Using Digital Images in Teaching and Learning: Perspectives from Liberal Arts Institutions. Wesleyan University and The National Institute for Technology and Liberal Education. October 2006. [Sometimes the blog doesn't handle the link; if so, paste this link in your browser:
A report that looks at digital resources in teaching and learning situations. Faculty use digital images mostly from personal collections (90%) or from Google Images. “Many faculty need considerable assistance in organizing and managing these collections, ” such as providing cataloging and management tools. Often faculty need better quality images that those in Google Images. There are free databases of images, but few faculty use them, possibly because they don’t know they exist. The LionShare project, for example, has created a way for peer-to-peer file exchanges among faculty worldwide.
The majority of faculty never use licensed or library image databases. The institution should bring together image collections from different departments, museums and special collections into a single institutional collection, though it is a difficult and complex undertaking. Faculty have said “using digital images had revolutionized their teaching.” The complexity, difficulty and expense of deploying digital images and the transition, is a longer, more ongoing process than we have expected. It is more of an ongoing process than a transition.
· Develop and share tools and services to help faculty organize, catalog, and manage their personal digital collections, in a user-centered content model.
· Encourage and enhance the relationship between individual personal digital image collections and the evolving institutional collection.
· Publicize and direct users to especially good online image resources in any given subject area.
· Publicize and demonstrate locally-available digital image resources to faculty and, where possible, research faculty’s most pressing digital image needs in order to match them with available resources.
· Create institutional collections serving many departments
· Develop a plan with faculty to provide digital image services when closing analog slide collections
· Publicize new tools as they become available
Long-term Stewardship of Digital Data Sets in Science and Engineering. ARL Report of workshop held on September 2006.

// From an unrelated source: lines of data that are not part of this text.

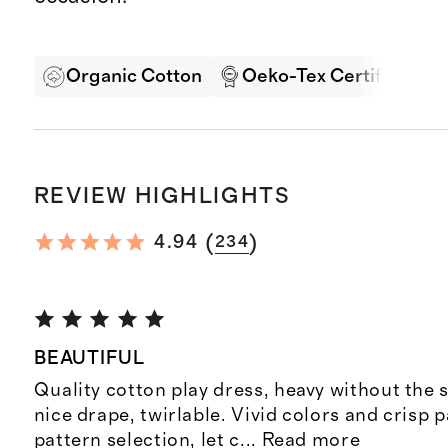
Organic Cotton
Oeko-Tex Certified
REVIEW HIGHLIGHTS
(
)
4.94
234
BEAUTIFUL
Quality cotton play dress, heavy without the s
nice drape, twirlable. Vivid colors and crisp p
pattern selection, let c
...
Read more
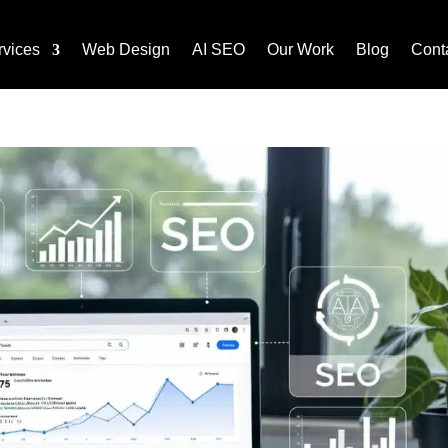
rvices
Web Design
AI SEO
Our Work
Blog
Cont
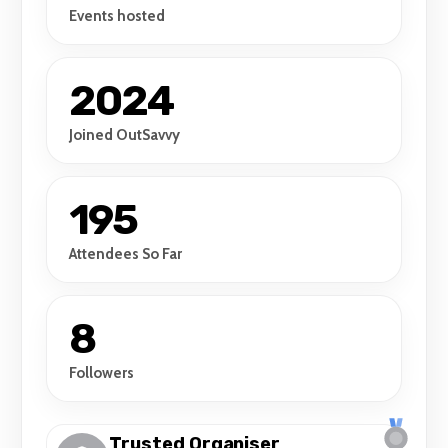
Events hosted
2024
Joined OutSavvy
195
Attendees So Far
8
Followers
Trusted Organiser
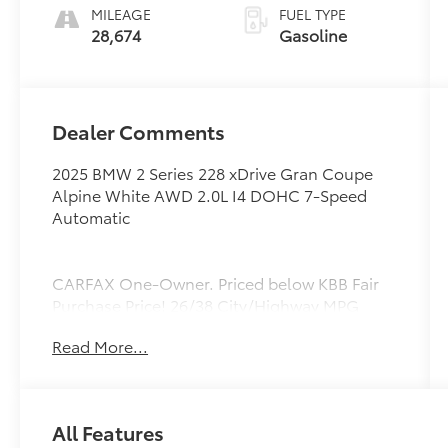
MILEAGE
FUEL TYPE
28,674
Gasoline
Dealer Comments
2025 BMW 2 Series 228 xDrive Gran Coupe
Alpine White AWD 2.0L I4 DOHC 7-Speed
Automatic
CARFAX One-Owner. Priced below KBB Fair
Purchase Price! 26/38 City/Highway MPG
Read More...
All Features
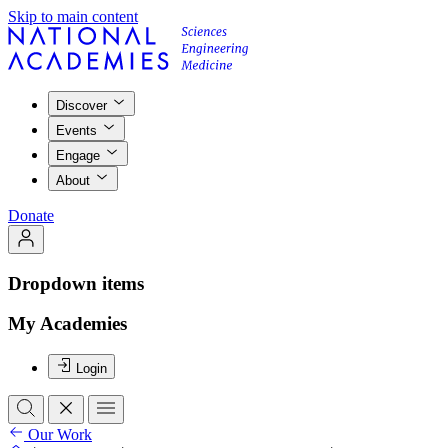
Skip to main content
Discover
Events
Engage
About
Donate
Dropdown items
My Academies
Login
Our Work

This 160 page report examines the role of research and academic libraries in the stewardship of scientific and engineering digital data. The stewardship of digital data is fundamental to research. Because of the large challenge regarding digital data stewardship, responsibilities should include partnerships with institutions and disciplines. Universities have played a leadership role in the long-term preservation of knowledge through their libraries. “Stewardship of digital resources involves both preservation and curation. Preservation entails standards-based, active management practices that guide data throughout the research life cycle, as well as ensure the long-term usability of these digital resources. Curation involves ways of organizing, displaying, and repurposing preserved data.” There needs to be a close link between digital data archives and scholarly publications. Preservation occurs throughout the lifecycle or stages of data production.
Preservation consists of
· the management practices based on standards for the metadata and data throughout the research life cycle
· the long-term care for these digital products.
· the standards-based output of metadata and data for their long-term care, access, migration and refreshment.
Preservation of digital data has forced a re-examination within the library/archives community of existing assumptions about responsibility, use, oversight,
and cost. Long-term preservation and curation are understood as preserving and reading bits, but also as a system that requires cooperation across many organizations and stakeholders in a sustainable model. Preservation is both an organizational and a technical challenge. The OAIS model is a useful mechanism for preservation.
Data preservation has distinctive requirements for
· Resources: storage, systems, maintenance, services
· Continuity: migrate without interruption
· Metrics of success: no serious loss of data
· Funding: address long-term commitment
In building a preservation model, some research topics include: prototyping different types of technical architectures; specifying ingest systems at different scales; deploying data models across organizations; and creating tools for automatic metadata harvesting.
Academic libraries need to expand their work to include storage, preservation, and curation of digital scientific and engineering data. This requires evaluating where in the research process chain the preservation activities should occur, who should do them, and how they should be accomplished. In discussing models for economical sustainability of such activities: one model was “The Mormon Church, which combines tithing, user fees, and sales.” Multiple strategies will be required to meet the different circumstances that exist. Repository experiments should address key issues such as transition between media/formats/institutions, self-sustainability, and exit strategy.
Some recommendations include:
· Involve experts in developing economic models for sustainable data preservation
· Set up multiple repositories and treat them as experiments.
· Develop tools for automated services and standards to manipulate data easily
“Digital information is fragile and we do not have the luxury of letting time take its course.” There needs to be sustainable framework for long-term stewardship of digital data. “We don’t get anywhere if we don’t start somewhere.”